Gene signatures are currently being used in clinical practice. Two examples are Oncotype DX [13–15], which provides a breast cancer recurrence score based on expression of 21 genes, and Coloprint, which provides a colon cancer recurrence score based on expression of 18 genes [16–18]. Results obtained with these assays have shown that screening new prognostic cancer markers based on gene expression profiles is a promising high-throughput molecular identification method. In that regard, Tian et al. [6] identified a 6-gene signature, but the verification set AUC was only about 0.65, and Zhao et al. [4] identified a 3-gene signature, but the AUC was only about 0.6. In addition, De et al. 5] identified a 172-gene signature through meta-analysis of gene expression. Although the AUC is high, the large number of genes that needs to be detected makes this analysis impractical for clinical use. By contrast, our 6-gene signature has a high AUC using only 6 genes, which makes it conducive to clinical application.
The six genes in our signature include PEX11A, NLRP2, SERPINE1, UPK, and CTTN as risk factors, and D2HGDH as a protective factor. It has been reported that NLRP2 can be used as a marker of leukemia [19] and has an important impact on the prognosis after stem cell transplantation [20]. SERPINE1 is closely related to prognosis in ovarian cancer, gastric cancer, thyroid cancer and other tumors [21–25]. CTTN is closely related to prognosis in head and neck cancer, esophageal cancer, thyroid cancer, and glioma, among others [26–29]. D2HGDH is a marker of colorectal cancer, glioma, and prostate cancer [30–33]. PEX11A and UPK have not been previously reported to be related to cancer. Ours is the first study to suggest that they can be used as new prognostic markers of head and neck cancer. At the same time, our GSEA results show that the 6-gene signature enrichment significantly correlates with pathways and biological processes associated with the occurrence and development of HNSCC. This indicates that our model has potential clinical application value and could provide a potential target for diagnosis and for development of new targeted therapies that include, for example, novel alkylating agents [34, 35].

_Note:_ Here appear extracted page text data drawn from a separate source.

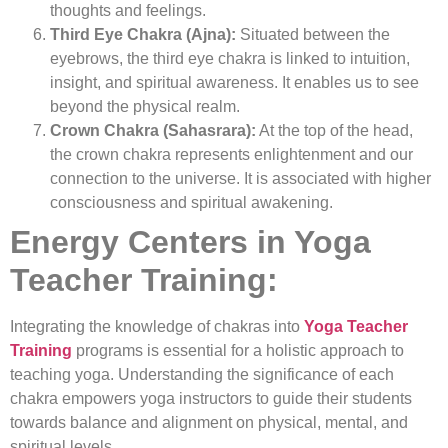
thoughts and feelings.
Third Eye Chakra (Ajna):
Situated between the
eyebrows, the third eye chakra is linked to intuition,
insight, and spiritual awareness. It enables us to see
beyond the physical realm.
Crown Chakra (Sahasrara):
At the top of the head,
the crown chakra represents enlightenment and our
connection to the universe. It is associated with higher
consciousness and spiritual awakening.
Energy Centers in Yoga
Teacher Training:
Integrating the knowledge of chakras into
Yoga Teacher
Training
programs is essential for a holistic approach to
teaching yoga. Understanding the significance of each
chakra empowers yoga instructors to guide their students
towards balance and alignment on physical, mental, and
spiritual levels.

Although we have identified potential candidate genes affecting tumor prognosis using bioinformatics technology with large samples, our study has limitations. First, the sample lacks some clinical follow-up information, so we did not consider factors such as the presence of other health conditions to differentiate prognostic biomarkers. Second, the results obtained using bioinformatics analysis alone are insufficient and need to be confirmed through experimental verification. Therefore, further genetic and experimental studies with larger samples and experimental validation are needed.
Conclusions
In our study, we developed a 6-gene signature prognostic stratification system, which has good AUC values in both the training set and validation set, and is independent of other clinical features. Compared to clinical features, gene classifiers can improve survival risk prediction. We therefore recommend using this classifier as a molecular diagnostic test to assess prognostic risk in patients with head and neck cancer.
Materials and Methods
Data acquisition and processing
The FPKM data of TCGA RNA-Seq downloaded from the UCSC Cancer Browser (https://xenabrowser.net/datapages/) contained 546 samples. The clinical follow-up information contained 612 samples, and the copy number variation data on the SNP 6.0 chip contained 519 samples. The mutation annotation information (MAF) downloaded from the GDC client contained 504 samples. The standardized tables of the GSE658587 [36] data set were downloaded from the GEO. For TCGA RNAseq data, 501 tumor samples with follow-up information were chosen and randomly divided into two groups: a training set (N = 250) (Supplementary Tables 4 and 5) and a test set (N = 251) (Supplementary Tables 6 and 7). The GSE65858 data set was used as an external verification set for each group of sample information (Table 4).
Table 4. Clinical information statistics for three datasets.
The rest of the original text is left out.